What Made it Easier?

Two things, smaller one first:

First, Python built-in modules for date handling haven’t been flipped around much, and dateutil doesn’t have any dependencies outside the standard library (hm, maybe that’s 2 things right there). The namespaces for date manipulation modules are identical to Python 2, and I believe for the most part all of the methods act the same way. There might be some under-the-hood changes where things return memoryview objects or iterators instead of lists or something, but in this and other porting projects involving dates, that stuff has been pretty much a non-event most of the time

But the A #1 biggest thing that made this whole thing take less than a day instead of more than a week? Tests.

Dateutil landed on my hard drive with 478 tests (the main module has about 3600 lines of actual code, and the tests by themselves are roughly 4000 lines of code). As a result, I didn’t have to manually check all kinds of functionality or write my own tests. I was able to port the tests fairly easily with just a couple of glitches (like the aforementioned base64 issue). From there I felt confident that the tests were testing the code properly.

In the past couple of days since I completed the ‘project’, I ported some of the dateutil recipes from the 2nd edition of the book to Python 3, just for some extra assurance. I ported 5 recipes in under an hour. They all worked.

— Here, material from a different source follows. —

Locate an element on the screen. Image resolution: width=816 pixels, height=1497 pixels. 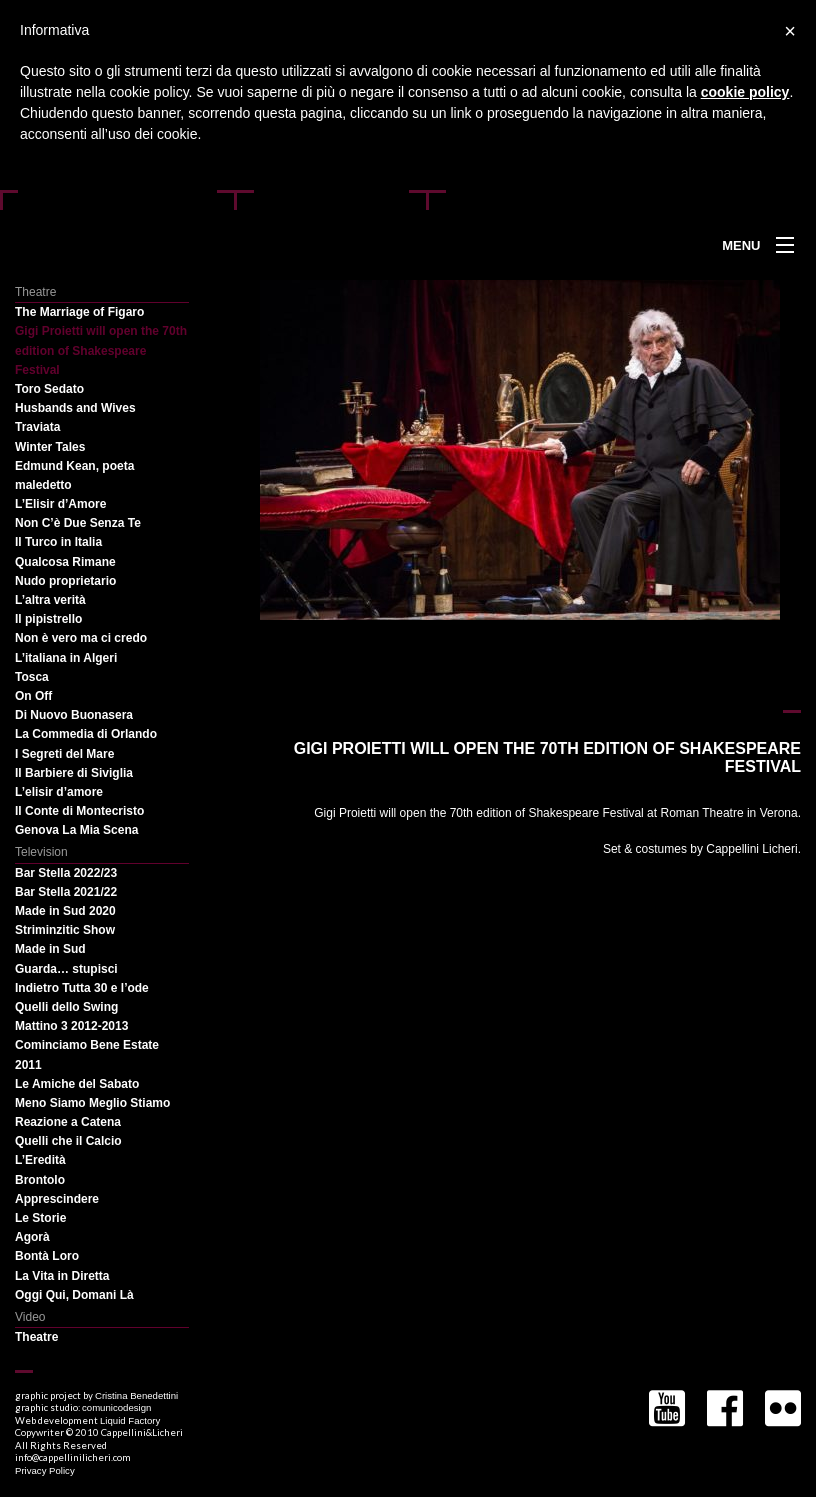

Had You Ported Stuff Before?

Well, to be honest most of my Python 3 experience (pre-book, that is) is with writing new code. To gain a broader exposure to Python 3, I’ve also done lots of little code golf-type labs, impromptu REPL-based testing at work for things I’m doing there, etc. I have ported a couple of other small projects, and I have had to solve a couple of issues, but it’s not like I’ve ever ported something the size of Django or ReportLab or something.

The Best Part?

I had never seen dateutil in my life.

I had read about it (I owned the Python Cookbook 2nd Edition since its initial release, after all), but I’d never been a user of the project.

The Lessons?

  1. This is totally doable. Stop listening to the fear-inducing rantings of naysayers. Don’t let them hold you back. The pink ponies are in front of you, not behind you.
  2. There are, in fact, parts of Python that remain almost unchanged in Python 3. I would imagine that even Django may find that there are swaths of code that “just works” in Python 3. I’ll be interested to see metrics about that (dear Django: keep metrics on your porting project!)
  3. Making a separation between text and data in the language is actually a good thing, and in the places where it bytes you (couldn’t resist, sorry), it will likely make sense if you have a fundamental understanding of why text and data aren’t the same thing. I predict that, in 2012, most will view complainers about this change the same way we view whitespace haters today.

“I Can’t Port Because…”

If you’re still skeptical, or you have questions, or you’re trying and having real problems, Dave and I would both love for *you* to come to our tutorial at PyCon. Or just come to PyCon so we can hack in the hallway on it. I’ve ported, or am in the process of porting, 3 modules to Python 3. Dave has single-handedly ported something like 3-5 modules to Python 3 in the past 6 weeks or so. He’s diabolical.

I’d love to help you out, and if it turns out I can’t, I’d love to learn more about the issue so we can shine a light on it for the rest of the community. Is it a simple matter of documentation? Is it a bug? Is it something more serious? Let’s figure it out and leverage the amazing pool of talent at PyCon to both learn about the issue and hopefully get to a solution.